Thursday, December 23, 2004

Robinson Crusoe

After reading Daniel Defoe's famous work Robinson Crusoe alongside South African novelist J.M. Coetzee's interpretation of it, Foe, I have started thinking about how language's empowerment (in terms of self-expression) translates into the relation of power between/among individuals. Defoe's Crusoe teaches Friday to speak a few words of English in order to find a bit of companionship - though Friday is never considered equal, but rather a servant. Despite the fact that Friday could speak his own native language and that this language (not English) would be spoken on the nearby island(s), Crusoe doesn't bother to reciprocate by learning it. Instead, he views himself as bestowing gifts; providing language, religion, and bits of his own cultural background as replacements for Friday's. Of course, Friday is a cannibal and therefore Crusoe (and the reader) might be tempted to regard Friday's language (the language of the cannibals) as tainted; the language and the sinful diet are joined through the tongue.

Friday's tongue becomes an important point in Coetzee's version of the tale: it had been cut out and, therefore, Friday is unable to speak. Indeed, Coetzee writes that "many stories can be told of Friday's tongue, but the true story is buried within Friday, who is mute" (118). Cruso (Coetzee's spelling) himself is a man of few words, and what he does speak seems to be the ramblings of a madman and liar. Coetzee's Cruso is a mixture of Prospero and Caliban from Shakespeare's Tempest, less magician than attempted rapist who is controlled by his language. Yet, the language is ultimately not even his own, as the ability to narrate his tale is relegated (as is Friday's) to Susan Barton, the narrator in Coeztee's book. In turn, Ms. Barton's narrating power is turned over to Mr. Foe (Daniel DeFoe), and we all know how his versionof the tale turns out - Barton's power is diminished and Cruso (as a further comparison to The Tempest) becomes a version of Stephano.

The transformation of Crusoe and Susan Barton occurs outside the "text", or rather between the Defoe and Coetzee versions of the tale. Within Coetzee's story, however, we see Barton as a more powerful figure. That is, while she is at the mercy of others (pirates, Cruso, Foe), she retains the ability to narrate her own story to the reader. Coetzee lets Defoe enact further injury to Barton's power via his powerful (Prospero-like) Crusoe. The tale is no longer Barton's, but is Defoe's (or rather Foe's) appropriation of it.

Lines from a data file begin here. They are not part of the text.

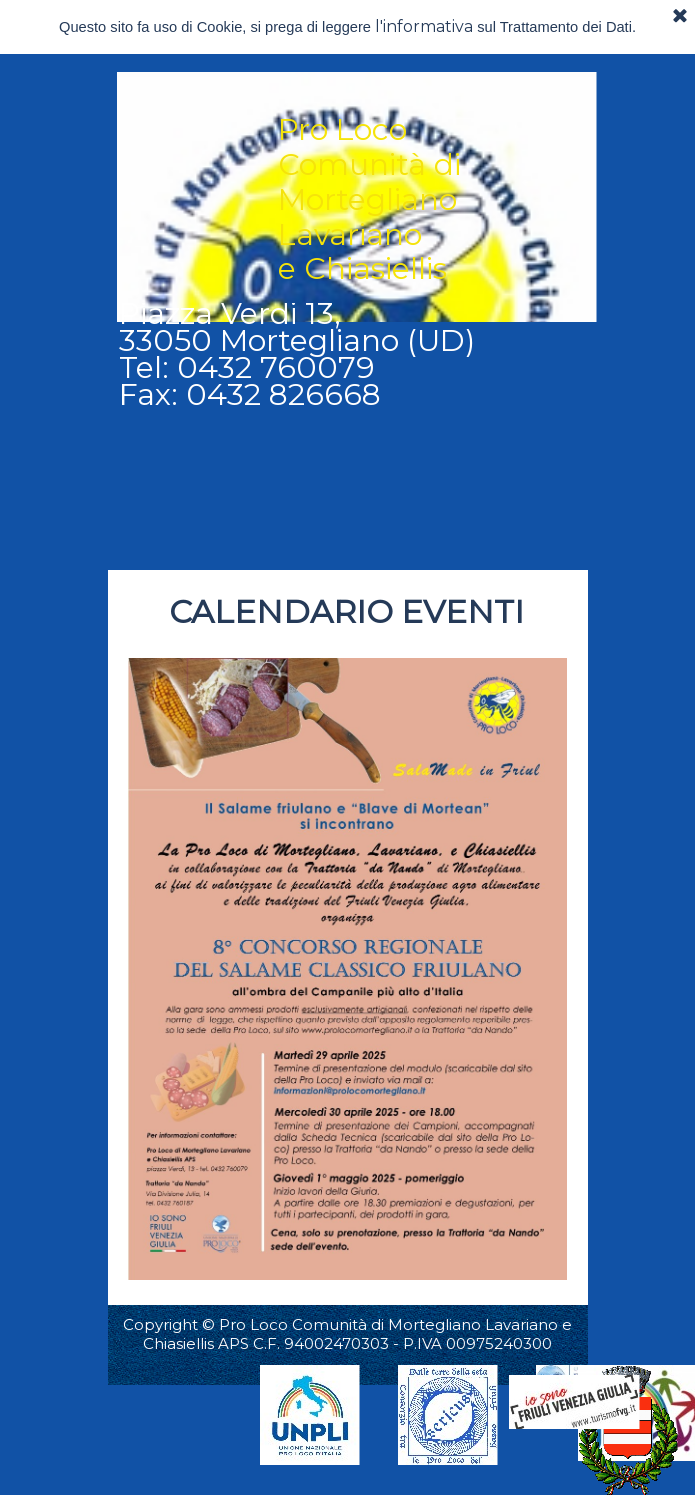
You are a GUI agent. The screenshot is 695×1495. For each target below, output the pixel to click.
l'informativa (424, 26)
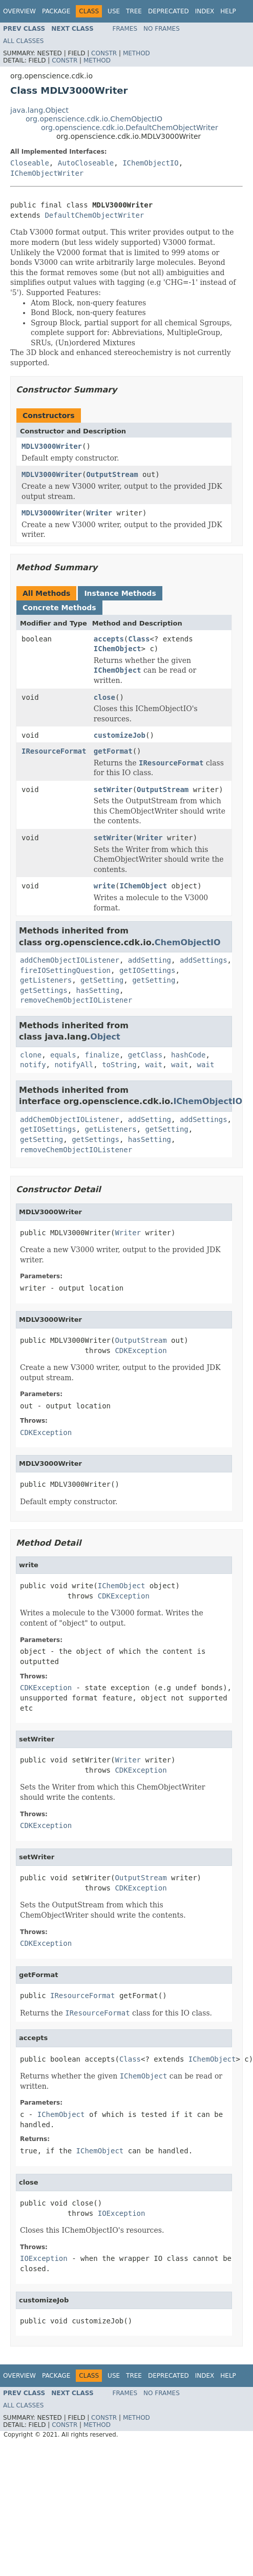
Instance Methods (120, 593)
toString (119, 1065)
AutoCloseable (86, 163)
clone (30, 1055)
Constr (104, 53)
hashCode (188, 1055)
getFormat (113, 751)
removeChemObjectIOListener (76, 1000)
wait (153, 1065)
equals (63, 1055)
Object (105, 1037)
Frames (125, 28)
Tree (134, 11)
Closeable (29, 163)
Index (205, 11)
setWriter (113, 789)
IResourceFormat (54, 751)
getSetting (101, 980)
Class (139, 639)
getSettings (44, 990)
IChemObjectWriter (46, 173)
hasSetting (97, 990)
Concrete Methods (59, 608)
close (104, 697)
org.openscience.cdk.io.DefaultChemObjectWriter (129, 127)
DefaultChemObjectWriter (94, 215)
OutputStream (112, 474)
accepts (109, 639)
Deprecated (168, 11)
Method (136, 53)
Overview (19, 11)
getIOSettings (147, 970)
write (104, 886)
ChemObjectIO (188, 942)
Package (56, 11)
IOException (121, 2213)
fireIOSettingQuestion (65, 970)
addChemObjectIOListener (69, 960)
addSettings (203, 960)
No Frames (161, 28)
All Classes (23, 41)
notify (33, 1065)
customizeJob (119, 735)
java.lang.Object (39, 110)
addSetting (149, 960)
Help (228, 11)
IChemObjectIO (150, 163)
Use (114, 11)
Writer (99, 513)
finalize (102, 1055)
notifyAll (73, 1065)
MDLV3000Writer (52, 446)
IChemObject (117, 649)
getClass (145, 1055)
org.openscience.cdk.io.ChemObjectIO (94, 119)
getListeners (46, 980)
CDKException (140, 1350)
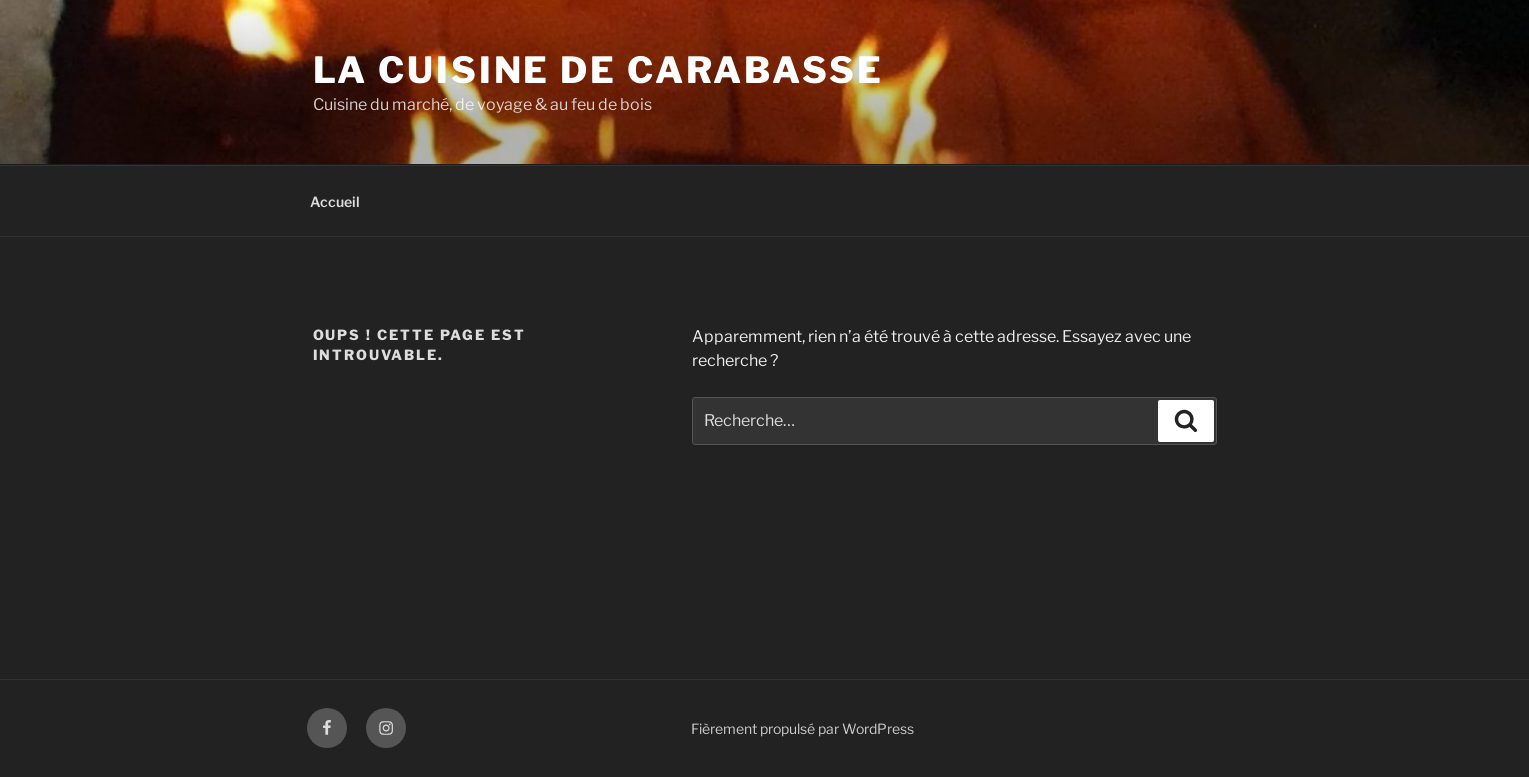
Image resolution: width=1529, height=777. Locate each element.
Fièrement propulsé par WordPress (802, 728)
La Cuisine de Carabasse (598, 70)
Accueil (335, 201)
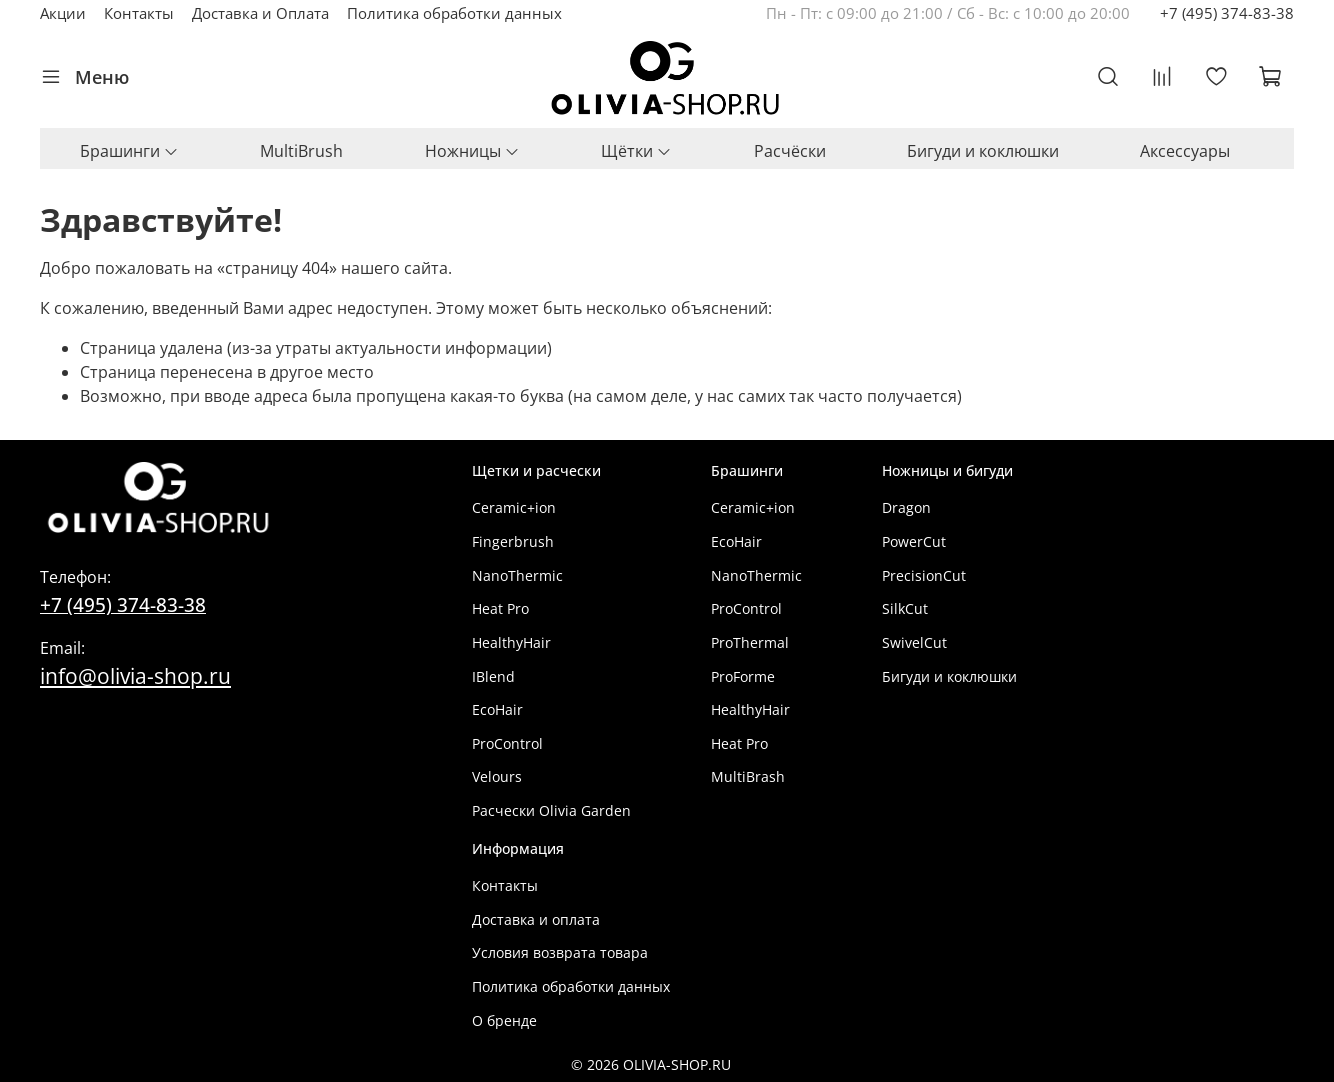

An interesting contrast to Foe's twist to the tale is Aphra Behn's story of the slave Oroonoko. In Behn's tale, the prince turned slave, Oroonoko, while retaining his self-respect, is led through a series of ever-increasing tragedies. The female narrator - unlike Barton and Coetzee's Cruso, but like Defoe's Crusoe - is wholesome and powerful. In many ways, Behn's narrator is Crusoe. While she isn't shipwrecked, nor must she build an infrastructure for daily living, Behn's narrator (like Crusoe and even Prospero) is empowered and absolved - perhaps even deified - through the language of her narration. In these stories (Crusoe, Oroonoko, and even Tempest), the tale provides an idealized version of the history, more a product of the imagination than the body and therefore, an anticipation of Romanticism.